Publié dans Le Temps le 13 - 05 - 2020

Di rififi au Parlement : en soi la formule est dégradante pour les institutions de l'Etat et pour le processus démocratique lui-même, déjà mis à mal par la ploutocratie et la voracité de la partitocratie. La plénière de lundi, à la reprise quasi normale (du moins en la forme) des travaux de l'ARP, nous a encore renvoyé ces images d'incurie, de délitement d'une institution dans laquelle personne ne se reconnait, en dehors des « manœuvriers », des tribuns au discours désormais rébarbatif. Et le malheur c'est qu'ils ne s'en rendent pas compte. Cette plénière cahoteuse a inspiré cette réaction au président du Parlement : « Le peuple vous regarde ». Bien entendu, il ciblait Abir Moussi.
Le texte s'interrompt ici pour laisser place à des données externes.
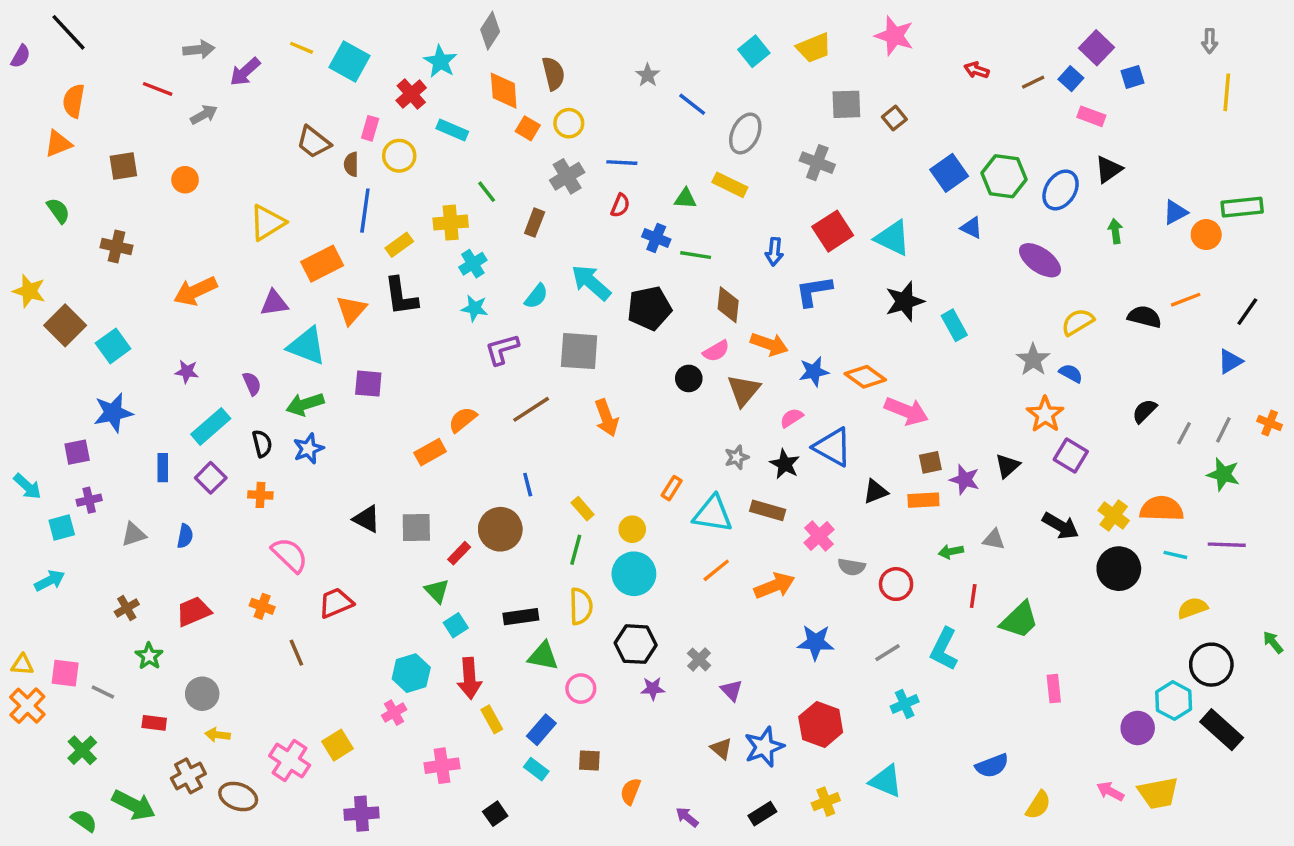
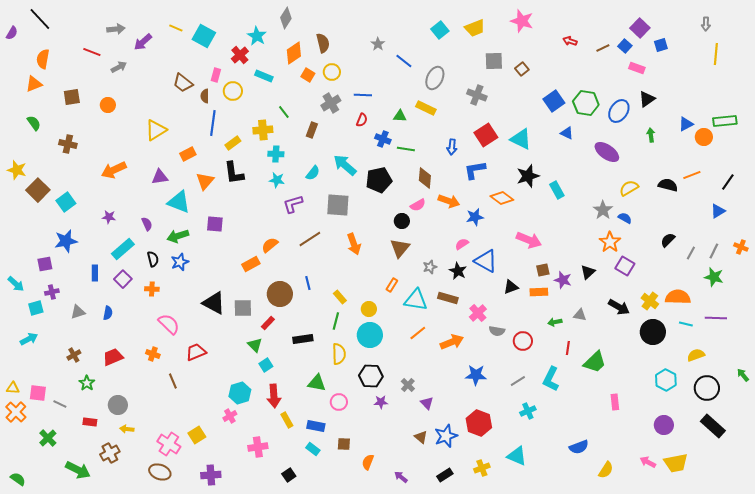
orange diamond: (504, 91) -> (294, 53), turned 60
orange rectangle: (322, 264) -> (188, 154), size x0.7
cyan cross: (473, 264) -> (276, 154), turned 35
orange diamond: (865, 377) -> (502, 198), moved
brown triangle: (744, 390) -> (400, 248), moved
black triangle: (367, 519) -> (214, 303), size x1.4
brown circle: (500, 529) -> (280, 294), moved
black rectangle: (521, 617) -> (303, 339), moved
cyan hexagon: (1174, 701) -> (666, 380), moved
blue rectangle: (541, 730) -> (316, 426), turned 60
brown ellipse: (238, 796) -> (160, 472), moved
green semicircle: (84, 820) -> (18, 479), moved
L'ennui, c'est que ce régime est ainsi fait que l'on n'en saurait dégager « Le bon grain et l'ivraie » (pour reprendre l'expression de BCE faisant office de titre à son livre sur Bourguiba). Mais, là, dans le cas d'espèces, où voit-on le bon grain dans une Assemblée, comme dressée pour cataloguer les impies contre la catégorie des lobbyistes islamistes. Manège. Carnaval qui n'a rien d'amusant. Personnages aux visages les plus fardés mais les plus nus (Gide), en opposition à ceux qui avancent masqués. Au diable la transparence parlementaire ! Au diable, l'exercice de la démocratie sous le dôme parlementaire !
Parlementarisme marron
« Le peuple vous regarde ! », sans doute, la plus réaliste des expressions formulées par le président de l'ARP, depuis son accession à la tête du pouvoir législatif. Il se met au-dessus de la mêlée. Sauf que ce peuple le regarde lui aussi. Nul n'est, en effet, dupe de certaines pratiques. Un bureau de l'ARP devenu omnipotent, avec cette large délégation de signature (et donc de décision) donnée à Habib Khedher, chef de cabinet de la présidence de l'Assemblée, avec rang de ministre. Un quartier général dans les règles, avec tous ses apparats, avec son armada de conseillers surfaits et surdimensionnés payés avec l'argent du contribuable. C'est le aussi le laboratoire idéologique, et l'on en vient même à se demander si Rached Ghannouchi n'y transpose pas le Conseil de la Choura, ou, encore, le bureau exécutif d'Ennahdha, bureau qu'il vient de dissoudre, alimentant colère et suspicion dans les rangs mêmes de son propre parti. Désormais, les « Fatwas » seront concoctées dans ce Q.G, faisant en sorte que ce que perd le Président du mouvement à Montplaisir -où les jeunes générations montantes aspirent à sa succession- eh bien, il le récupère au Bardo.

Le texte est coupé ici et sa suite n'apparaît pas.